I am trying to generalise the following proof in n real dimemtions:
Given a convex function $f:\mathbb{R}^n\rightarrow \mathbb{R}$, and a convex set $X\subset \mathbb{R}^n$, we will assume that the function has a locally maximum value over $X$ at $\vec{z}$ for some point in the interior of $X$. This means $\exists \varepsilon>0$, such that $\forall \vec{x}\in B_X(\vec{z}, \varepsilon),\ f(\vec{z})\ge f(\vec{x})$. Where $B_X(\vec{z}, \varepsilon)$ is a ball in $X$ of radius $\varepsilon$ centred around $\vec{z}.$\ \ Now take any two points, which are not $\vec{z}$, in this ball, and call them $\vec{x_1},\ \vec{x_2}$. We know that $f(\vec{z})\ge \max\{f(\vec{x_1}),f(\vec{x_2})\}$, WOLG we pick $f(\vec{x_1})$ to be the larger. This implies $f(\vec{z})\ge (1-t)f(\vec{x_1})+tf(\vec{x_1})\ge(1-t)f(\vec{x_1})+tf(\vec{x_2})$, for $t\in[0,1]$.

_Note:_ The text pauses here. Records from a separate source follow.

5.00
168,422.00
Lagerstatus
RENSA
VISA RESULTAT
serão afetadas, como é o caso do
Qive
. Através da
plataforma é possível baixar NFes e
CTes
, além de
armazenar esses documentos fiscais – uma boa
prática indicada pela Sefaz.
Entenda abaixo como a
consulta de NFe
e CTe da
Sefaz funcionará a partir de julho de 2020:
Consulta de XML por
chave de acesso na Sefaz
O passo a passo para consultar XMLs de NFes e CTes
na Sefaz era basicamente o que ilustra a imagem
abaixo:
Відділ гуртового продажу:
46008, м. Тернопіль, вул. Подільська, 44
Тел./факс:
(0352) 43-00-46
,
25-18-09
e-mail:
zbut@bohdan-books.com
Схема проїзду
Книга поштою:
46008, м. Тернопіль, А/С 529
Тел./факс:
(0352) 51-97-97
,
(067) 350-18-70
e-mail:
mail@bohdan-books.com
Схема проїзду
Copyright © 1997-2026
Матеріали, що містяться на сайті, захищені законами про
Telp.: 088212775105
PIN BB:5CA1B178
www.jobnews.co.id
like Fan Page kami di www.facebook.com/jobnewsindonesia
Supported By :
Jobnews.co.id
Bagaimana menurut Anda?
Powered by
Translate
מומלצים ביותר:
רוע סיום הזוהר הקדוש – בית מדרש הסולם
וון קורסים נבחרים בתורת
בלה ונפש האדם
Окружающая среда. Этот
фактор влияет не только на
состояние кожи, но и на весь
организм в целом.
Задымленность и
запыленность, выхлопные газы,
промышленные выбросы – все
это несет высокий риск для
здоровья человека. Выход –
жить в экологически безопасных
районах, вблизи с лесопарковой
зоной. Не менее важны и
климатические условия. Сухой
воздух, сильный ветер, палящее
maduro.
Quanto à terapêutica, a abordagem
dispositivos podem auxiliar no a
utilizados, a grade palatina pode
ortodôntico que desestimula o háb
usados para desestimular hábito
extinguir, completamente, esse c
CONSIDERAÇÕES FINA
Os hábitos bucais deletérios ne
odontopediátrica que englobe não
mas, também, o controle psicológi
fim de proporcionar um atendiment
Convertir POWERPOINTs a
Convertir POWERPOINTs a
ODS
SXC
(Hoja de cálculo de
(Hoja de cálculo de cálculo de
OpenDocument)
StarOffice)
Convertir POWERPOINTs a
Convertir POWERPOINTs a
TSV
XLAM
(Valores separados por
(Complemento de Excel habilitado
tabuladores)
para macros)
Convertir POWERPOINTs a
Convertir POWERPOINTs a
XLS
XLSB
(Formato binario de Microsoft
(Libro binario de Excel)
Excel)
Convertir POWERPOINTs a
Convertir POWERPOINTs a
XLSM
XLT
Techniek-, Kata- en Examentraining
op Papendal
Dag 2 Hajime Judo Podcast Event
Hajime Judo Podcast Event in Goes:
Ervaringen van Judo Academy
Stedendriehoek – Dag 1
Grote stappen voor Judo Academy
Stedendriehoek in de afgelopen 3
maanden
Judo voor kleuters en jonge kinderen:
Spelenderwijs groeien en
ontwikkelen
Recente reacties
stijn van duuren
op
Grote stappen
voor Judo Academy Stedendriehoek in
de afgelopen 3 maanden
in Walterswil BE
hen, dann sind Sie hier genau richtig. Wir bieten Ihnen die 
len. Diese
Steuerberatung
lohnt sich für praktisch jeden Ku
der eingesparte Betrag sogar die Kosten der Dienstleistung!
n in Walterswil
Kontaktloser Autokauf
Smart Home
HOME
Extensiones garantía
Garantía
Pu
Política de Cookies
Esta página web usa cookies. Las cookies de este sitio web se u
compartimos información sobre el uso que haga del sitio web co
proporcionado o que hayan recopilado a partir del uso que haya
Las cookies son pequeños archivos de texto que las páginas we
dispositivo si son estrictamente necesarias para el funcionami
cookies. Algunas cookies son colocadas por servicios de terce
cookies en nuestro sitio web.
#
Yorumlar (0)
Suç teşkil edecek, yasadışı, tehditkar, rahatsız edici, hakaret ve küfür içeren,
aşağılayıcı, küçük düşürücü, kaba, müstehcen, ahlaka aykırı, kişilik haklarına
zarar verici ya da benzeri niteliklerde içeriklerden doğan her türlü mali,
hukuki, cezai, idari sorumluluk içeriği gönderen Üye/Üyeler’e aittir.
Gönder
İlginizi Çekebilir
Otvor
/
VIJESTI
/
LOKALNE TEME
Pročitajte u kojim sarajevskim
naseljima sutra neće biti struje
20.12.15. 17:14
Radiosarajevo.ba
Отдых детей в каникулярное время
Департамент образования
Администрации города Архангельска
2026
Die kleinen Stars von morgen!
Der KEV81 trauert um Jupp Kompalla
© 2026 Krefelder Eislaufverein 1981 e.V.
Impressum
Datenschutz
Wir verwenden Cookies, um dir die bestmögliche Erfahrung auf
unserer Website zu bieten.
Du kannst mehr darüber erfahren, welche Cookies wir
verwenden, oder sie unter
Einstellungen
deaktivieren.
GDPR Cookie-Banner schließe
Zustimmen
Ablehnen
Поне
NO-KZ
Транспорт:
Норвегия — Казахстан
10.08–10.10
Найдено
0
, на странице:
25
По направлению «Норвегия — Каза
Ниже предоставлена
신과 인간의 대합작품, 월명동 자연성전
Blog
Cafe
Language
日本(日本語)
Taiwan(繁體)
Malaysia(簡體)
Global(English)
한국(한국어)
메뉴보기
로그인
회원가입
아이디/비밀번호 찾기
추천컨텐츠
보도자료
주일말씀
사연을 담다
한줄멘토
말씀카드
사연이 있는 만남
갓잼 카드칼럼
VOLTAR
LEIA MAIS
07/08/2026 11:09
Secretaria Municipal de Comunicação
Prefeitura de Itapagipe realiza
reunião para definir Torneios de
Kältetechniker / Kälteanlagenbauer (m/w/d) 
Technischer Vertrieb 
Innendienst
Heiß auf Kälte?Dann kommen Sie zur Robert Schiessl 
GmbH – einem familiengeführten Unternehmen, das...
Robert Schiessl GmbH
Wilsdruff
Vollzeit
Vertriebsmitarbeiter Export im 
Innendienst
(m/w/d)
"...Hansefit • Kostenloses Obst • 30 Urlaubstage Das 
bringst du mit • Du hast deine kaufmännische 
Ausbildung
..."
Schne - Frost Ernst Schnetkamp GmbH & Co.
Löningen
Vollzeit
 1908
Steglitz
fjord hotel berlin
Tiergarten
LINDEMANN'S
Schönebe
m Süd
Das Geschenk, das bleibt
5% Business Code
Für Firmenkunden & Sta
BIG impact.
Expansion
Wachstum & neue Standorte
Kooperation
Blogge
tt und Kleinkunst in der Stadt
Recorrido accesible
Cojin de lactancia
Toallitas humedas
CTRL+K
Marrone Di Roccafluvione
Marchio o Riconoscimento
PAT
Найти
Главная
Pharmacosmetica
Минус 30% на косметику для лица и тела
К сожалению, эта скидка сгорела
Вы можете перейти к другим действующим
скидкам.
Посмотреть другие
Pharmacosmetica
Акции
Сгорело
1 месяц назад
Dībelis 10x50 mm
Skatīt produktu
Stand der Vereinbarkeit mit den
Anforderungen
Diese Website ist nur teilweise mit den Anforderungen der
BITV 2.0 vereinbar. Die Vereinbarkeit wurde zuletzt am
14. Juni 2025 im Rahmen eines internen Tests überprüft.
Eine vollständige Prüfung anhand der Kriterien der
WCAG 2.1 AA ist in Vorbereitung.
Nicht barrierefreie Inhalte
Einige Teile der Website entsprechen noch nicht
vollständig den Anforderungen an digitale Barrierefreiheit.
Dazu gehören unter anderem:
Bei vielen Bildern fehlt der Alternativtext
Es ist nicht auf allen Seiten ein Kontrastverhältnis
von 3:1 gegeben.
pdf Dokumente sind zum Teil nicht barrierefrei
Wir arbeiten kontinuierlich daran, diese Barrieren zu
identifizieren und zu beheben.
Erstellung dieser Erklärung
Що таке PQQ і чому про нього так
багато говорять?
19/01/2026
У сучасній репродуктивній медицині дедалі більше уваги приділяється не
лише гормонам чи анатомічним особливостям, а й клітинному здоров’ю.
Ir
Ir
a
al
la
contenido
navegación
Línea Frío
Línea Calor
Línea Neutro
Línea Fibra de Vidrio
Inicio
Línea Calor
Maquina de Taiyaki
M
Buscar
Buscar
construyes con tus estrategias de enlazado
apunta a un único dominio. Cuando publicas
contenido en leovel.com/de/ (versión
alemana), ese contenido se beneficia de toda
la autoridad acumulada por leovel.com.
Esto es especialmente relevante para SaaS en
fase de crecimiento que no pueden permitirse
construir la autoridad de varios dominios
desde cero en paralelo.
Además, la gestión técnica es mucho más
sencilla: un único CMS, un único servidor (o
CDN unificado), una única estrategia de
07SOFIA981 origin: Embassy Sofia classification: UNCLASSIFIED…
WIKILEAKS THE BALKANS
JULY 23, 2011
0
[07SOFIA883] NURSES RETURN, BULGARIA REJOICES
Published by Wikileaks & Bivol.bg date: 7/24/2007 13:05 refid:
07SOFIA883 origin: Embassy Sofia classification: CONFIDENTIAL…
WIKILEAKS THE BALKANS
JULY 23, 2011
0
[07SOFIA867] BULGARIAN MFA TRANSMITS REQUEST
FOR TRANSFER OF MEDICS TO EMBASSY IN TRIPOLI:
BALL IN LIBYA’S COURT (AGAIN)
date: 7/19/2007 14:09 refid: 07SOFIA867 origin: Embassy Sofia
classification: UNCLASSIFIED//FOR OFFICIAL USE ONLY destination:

However we cannot use this to disporve that $f$ is convex as $\vec{z}$ is not on the segment of $\vec{x_1}, \vec{x_2}$. Is there a way to use my argument with some modification of careful choosing of $\vec{x_1}, \vec{x_2}$, or is it better to prove this using calculus and show that a the function will continue to increase from a minimum point in the convex set?